What this topic is asking

Topic 3.5 develops Structure (STR) by asking about the conflict at the center of a longer work. The College Board (skill STR-1, essential knowledge for explaining the function of conflict) wants you to explain what the central conflict does, whether it is external (a character against an outside force) or internal (competing values within one character). Conflict is the engine of a longer narrative: it generates the tension, drives the events, and, in its resolution or its refusal to resolve, often delivers the work's meaning.

External and internal conflict

The richest conflicts are usually internal, or external conflicts that dramatize an internal one. A judge torn between law and love holds an internal conflict; a courtroom drama may be the external stage on which that inner struggle plays out.

Conflict reveals values

Resolution and its absence

How a conflict ends carries meaning. A conflict resolved cleanly suggests one set of values prevails; a conflict left unresolved suggests the work finds the tension irreducible. In a longer work, watch whether the central conflict is settled, settled at a cost, or deliberately left open, because that ending is often the work's final argument.

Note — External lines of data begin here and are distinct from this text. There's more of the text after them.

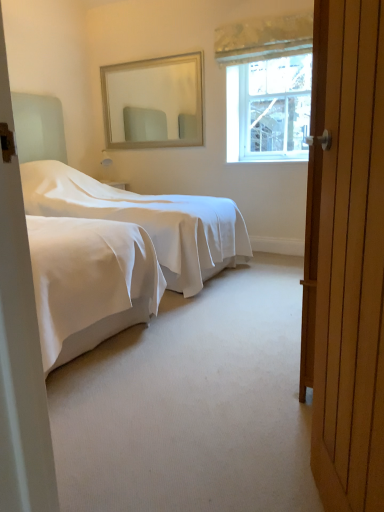 Question: From a real-world perspective, is wooden door at right on top of clear glass window at upper right?

Choices:
 (A) yes
 (B) no

Answer: (B)

Question: Is wooden door at right behind clear glass window at upper right?

Choices:
 (A) yes
 (B) no

Answer: (B)

Question: From the image's perspective, is wooden door at right under clear glass window at upper right?

Choices:
 (A) yes
 (B) no

Answer: (A)

Question: Can you confirm if wooden door at right is shorter than clear glass window at upper right?

Choices:
 (A) no
 (B) yes

Answer: (A)

Question: Is wooden door at right in front of clear glass window at upper right?

Choices:
 (A) no
 (B) yes

Answer: (B)

Question: Looking at their shapes, would you say white smooth bed at center is wider or thinner than clear glass window at upper right?

Choices:
 (A) wide
 (B) thin

Answer: (A)

Question: From a real-world perspective, is white smooth bed at center above or below clear glass window at upper right?

Choices:
 (A) below
 (B) above

Answer: (A)

Question: In the image, is white smooth bed at center positioned in front of or behind clear glass window at upper right?

Choices:
 (A) behind
 (B) front

Answer: (B)

Question: From the image's perspective, relative to clear glass window at upper right, is white smooth bed at center above or below?

Choices:
 (A) above
 (B) below

Answer: (B)

Question: Is clear glass window at upper right bigger or smaller than textured cream curtain at upper center?

Choices:
 (A) small
 (B) big

Answer: (B)

Question: In the image, is clear glass window at upper right positioned in front of or behind textured cream curtain at upper center?

Choices:
 (A) front
 (B) behind

Answer: (B)

Question: From a real-world perspective, is clear glass window at upper right positioned above or below textured cream curtain at upper center?

Choices:
 (A) below
 (B) above

Answer: (A)

Question: From the image's perspective, relative to textured cream curtain at upper center, is clear glass window at upper right above or below?

Choices:
 (A) below
 (B) above

Answer: (A)

Question: From the image's perspective, is wooden door at right above or below textured cream curtain at upper center?

Choices:
 (A) below
 (B) above

Answer: (A)

Question: Is wooden door at right in front of or behind textured cream curtain at upper center in the image?

Choices:
 (A) front
 (B) behind

Answer: (A)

Reading conflict in a longer work

Why this matters for the exam

Conflict appears on the multiple choice section (questions ask the kind and function of a conflict) and is central to the literary argument essay (Free Response Question 3), where the central conflict often gives the interpretation its spine. The strongest responses name the conflict precisely, read the values it sets in tension, and explain what its resolution, or lack of one, means, rather than reporting that the characters are at odds.

Try this

Q1. What is the difference between external and internal conflict? [Recall]

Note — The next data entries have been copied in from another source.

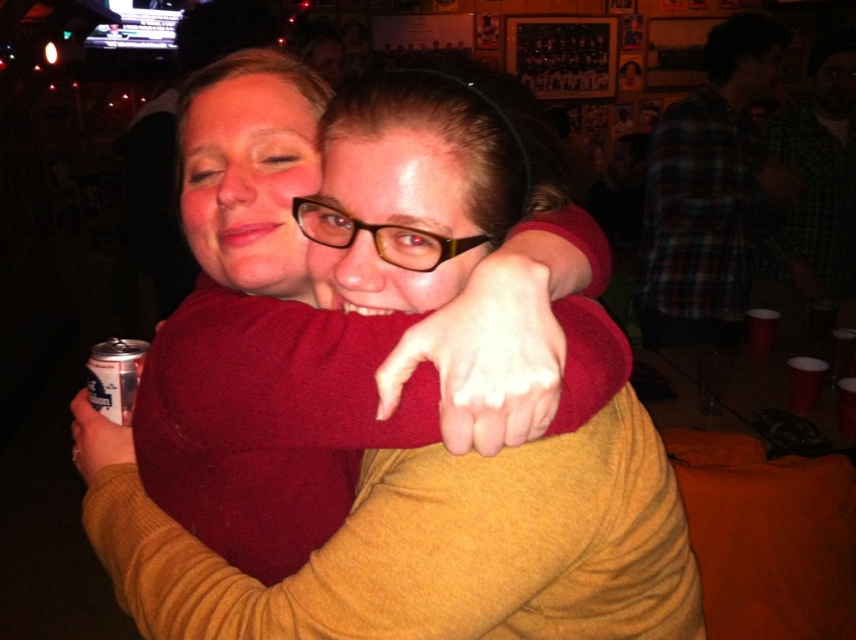 You are a photographer adjusting your camera settings to capture the scene. You need to ensure that both the matte red sweater at center and the silver metallic can at lower left are in focus. Given their sizes, which object might require more careful adjustment to avoid blurring?

The silver metallic can at lower left might require more careful adjustment since it is smaller in width compared to the matte red sweater at center, making it easier to blur if not properly focused.

You are a photographer trying to capture the perfect shot of the matte red sweater at center in the image. The camera you are using has a focus point at coordinates point (x=431, y=545). Will this focus point be effective for capturing the matte red sweater at center?

Yes, the focus point at point (x=431, y=545) is effective because it directly marks the location of the matte red sweater at center.

You are at a social event and want to grab the silver metallic can at lower left from the matte red sweater at center. Can you reach it without moving the sweater?

The matte red sweater at center is closer to the viewer than the silver metallic can at lower left, so you can reach the silver metallic can at lower left by extending your arm past the sweater. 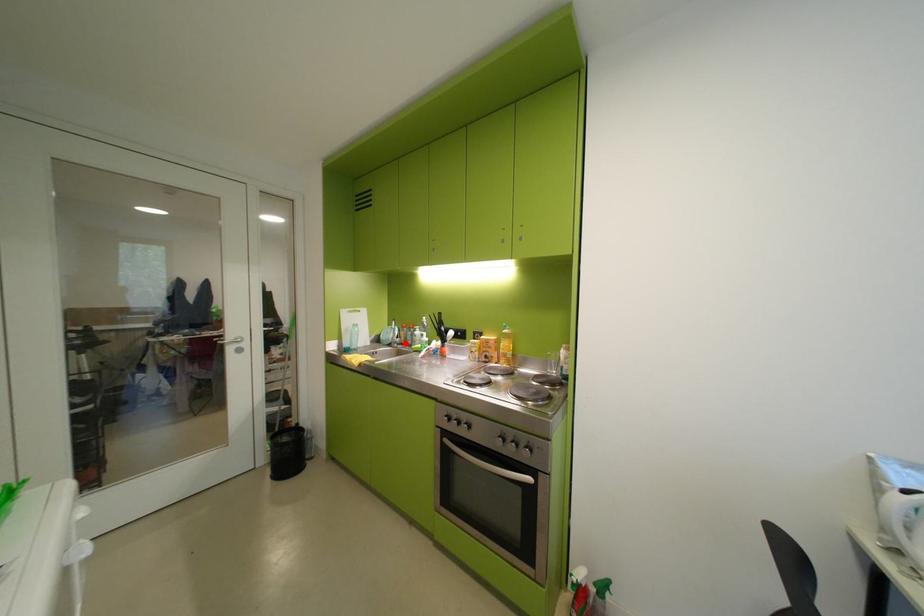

  • Cue. External conflict sets a character against an outside force (a person, society, nature, circumstance); internal conflict is a struggle between competing values or desires within a single character.

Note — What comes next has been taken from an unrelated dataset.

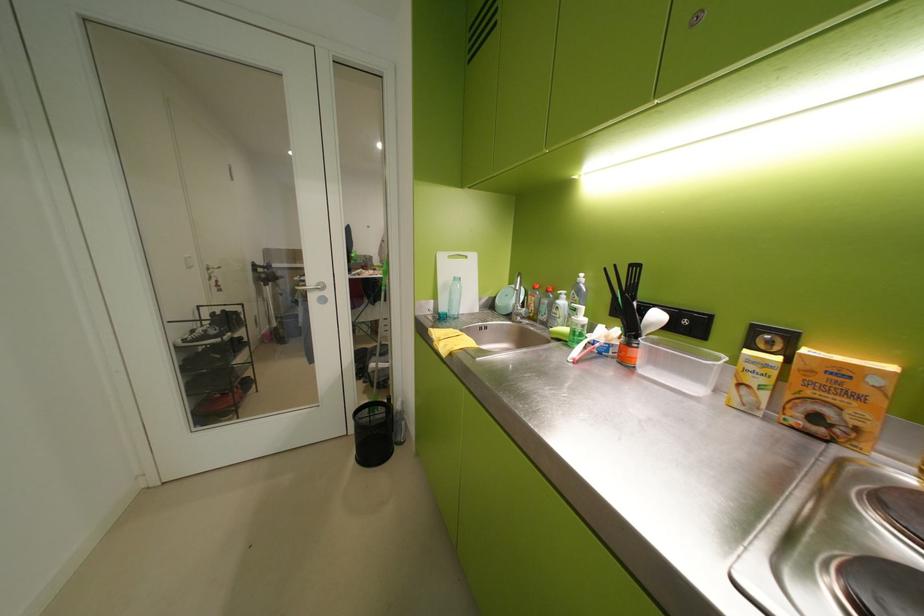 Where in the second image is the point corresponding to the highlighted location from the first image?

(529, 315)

Q2. A character must choose between loyalty to family and loyalty to the truth. Why might leaving this conflict unresolved be meaningful? [Short explanation]

  • Cue. An unresolved conflict can argue that the two values are genuinely irreconcilable, that to honor family is to betray truth and the reverse, so the work refuses an easy answer and locates its meaning in the impossibility of the choice.

Exam-style practice questions

Practice questions written in the style of College Board exam questions on this dot point, with worked answer explainers. The year tag is the paper they imitate, not the source.

AP 2023 (multiple choice, style)1 marksA play follows a judge torn between the law he has sworn to uphold and his love for the accused. The central conflict is best described as (A) character against nature (B) internal conflict between competing values within one character (C) a conflict of setting (D) a conflict of narration (E) no real conflict.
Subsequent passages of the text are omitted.